• Exercise requirements: Show all lines from the records below in which the string "Themen" is present.

• The data:
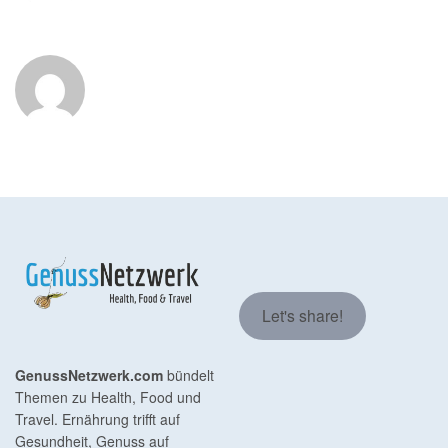
Let's share!
GenussNetzwerk.com
bündelt
Themen zu Health, Food und
Travel. Ernährung trifft auf
Gesundheit, Genuss auf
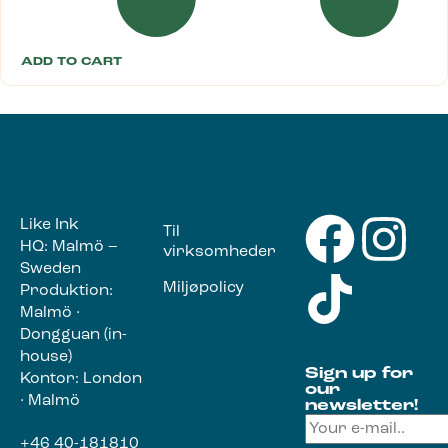
ADD TO CART
Like Ink
Til
HQ: Malmö –
virksomheder
Sweden
Miljøpolicy
Produktion:
Malmö ·
Dongguan (in-
house)
Sign up for
Kontor: London
our
· Malmö
newsletter!
+46 40-181810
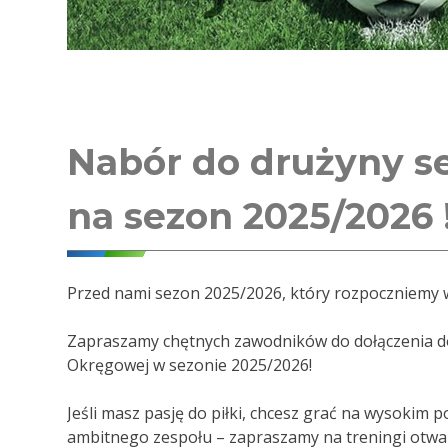
Nabór do drużyny s
na sezon 2025/2026 !
Przed nami sezon 2025/2026, który rozpoczniemy w 
Zapraszamy chętnych zawodników do dołączenia d
Okręgowej w sezonie 2025/2026!
Jeśli masz pasję do piłki, chcesz grać na wysokim p
ambitnego zespołu – zapraszamy na treningi otwa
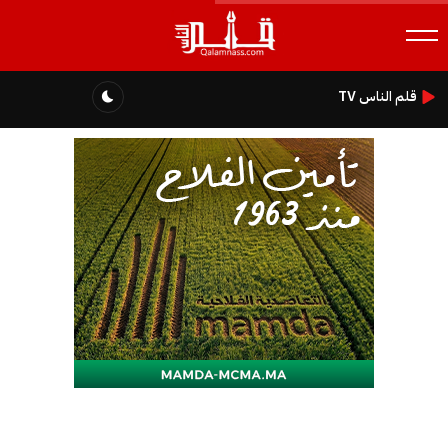
قلم الناس TV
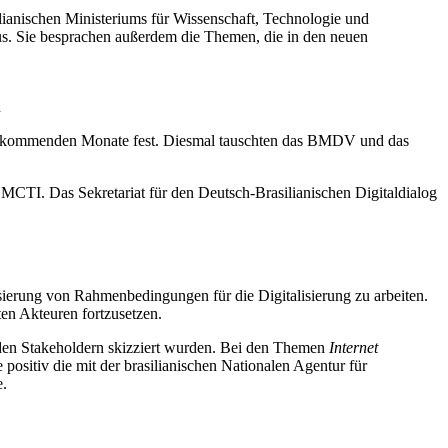
silianischen Ministeriums für Wissenschaft, Technologie und
us. Sie besprachen außerdem die Themen, die in den neuen
h
die kommenden Monate fest. Diesmal tauschten das BMDV und das
TI. Das Sekretariat für den Deutsch-Brasilianischen Digitaldialog
ierung von Rahmenbedingungen für die Digitalisierung zu arbeiten.
ten Akteuren fortzusetzen.
t den Stakeholdern skizziert wurden. Bei den Themen
Internet
positiv die mit der brasilianischen Nationalen Agentur für
e.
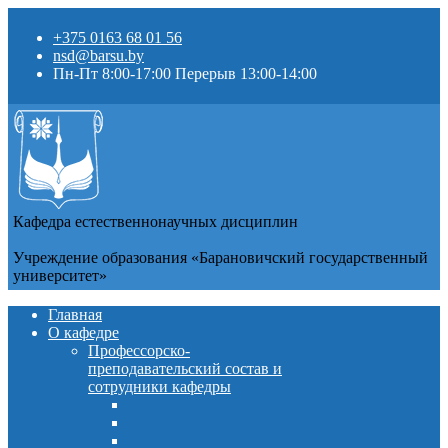
+375 0163 68 01 56
nsd@barsu.by
Пн-Пт 8:00-17:00 Перерыв 13:00-14:00
Кафедра естественнонаучных дисциплин
Учреждение образования «Барановичский государственный
университет»
Главная
О кафедре
Профессорско-
преподавательский состав и
сотрудники кафедры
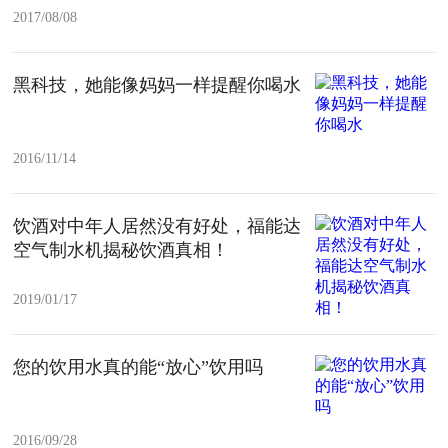
2017/08/08
黑科技，她能像妈妈一样提醒你喝水
2016/11/14
饮酒对中年人居然没有好处，福能达
空气制水机揭秘饮酒真相！
2019/01/17
您的饮用水真的能“放心”饮用吗
2016/09/28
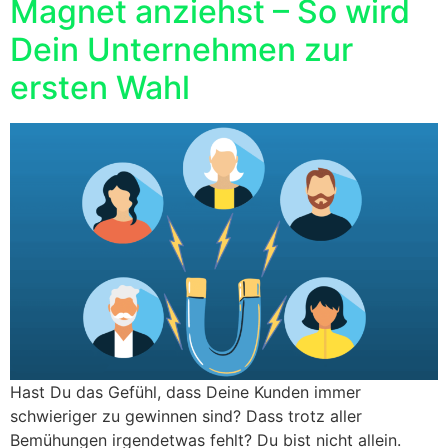
Magnet anziehst – So wird
Dein Unternehmen zur
ersten Wahl
Hast Du das Gefühl, dass Deine Kunden immer
schwieriger zu gewinnen sind? Dass trotz aller
Bemühungen irgendetwas fehlt? Du bist nicht allein.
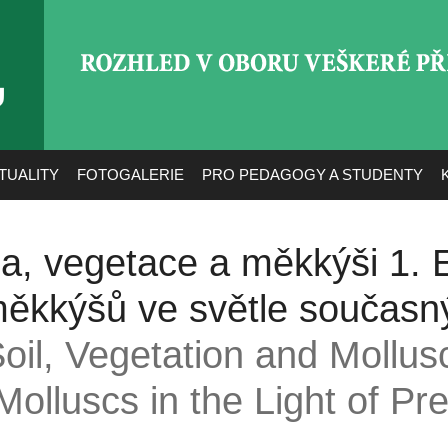
ROZHLED V OBORU VEŠ
TUALITY
FOTOGALERIE
PRO PEDAGOGY A STUDENTY
da, vegetace a měkkýši 1. 
ěkkýšů ve světle současn
Soil, Vegetation and Mollus
olluscs in the Light of Pr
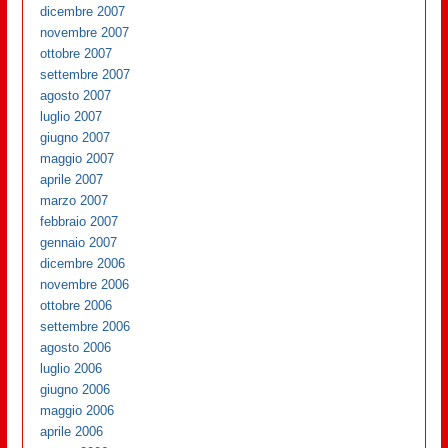
dicembre 2007
novembre 2007
ottobre 2007
settembre 2007
agosto 2007
luglio 2007
giugno 2007
maggio 2007
aprile 2007
marzo 2007
febbraio 2007
gennaio 2007
dicembre 2006
novembre 2006
ottobre 2006
settembre 2006
agosto 2006
luglio 2006
giugno 2006
maggio 2006
aprile 2006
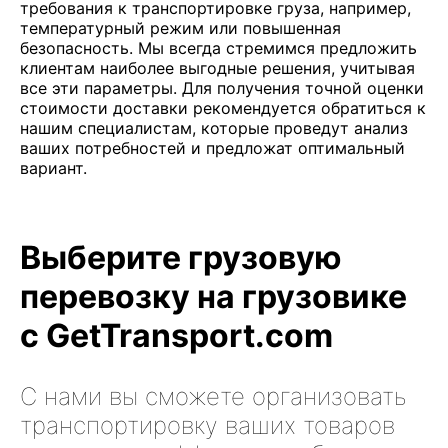
требования к транспортировке груза, например,
температурный режим или повышенная
безопасность. Мы всегда стремимся предложить
клиентам наиболее выгодные решения, учитывая
все эти параметры. Для получения точной оценки
стоимости доставки рекомендуется обратиться к
нашим специалистам, которые проведут анализ
ваших потребностей и предложат оптимальный
вариант.
Выберите грузовую
перевозку на грузовике
с GetTransport.com
С нами вы сможете организовать
транспортировку ваших товаров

• Reply:
Themen zu Health, Food und
us. Sie besprachen außerdem die Themen, die in den neuen
t den Stakeholdern skizziert wurden. Bei den Themen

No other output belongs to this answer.